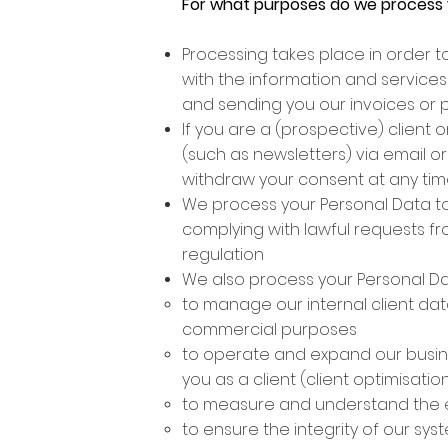
For what purposes do we process 
Processing takes place in order t
with the information and services
and sending you our invoices or 
If you are a (prospective) client
(such as newsletters) via email o
withdraw your consent at any ti
We process your Personal Data to
complying with lawful requests f
regulation
We also process your Personal Data
to manage our internal client da
commercial purposes
to operate and expand our busines
you as a client (client optimisat
to measure and understand the e
to ensure the integrity of our sy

────────────────

Exercise » Your reply should be a single number: the count of lines above that include the string "Data".

Response » 2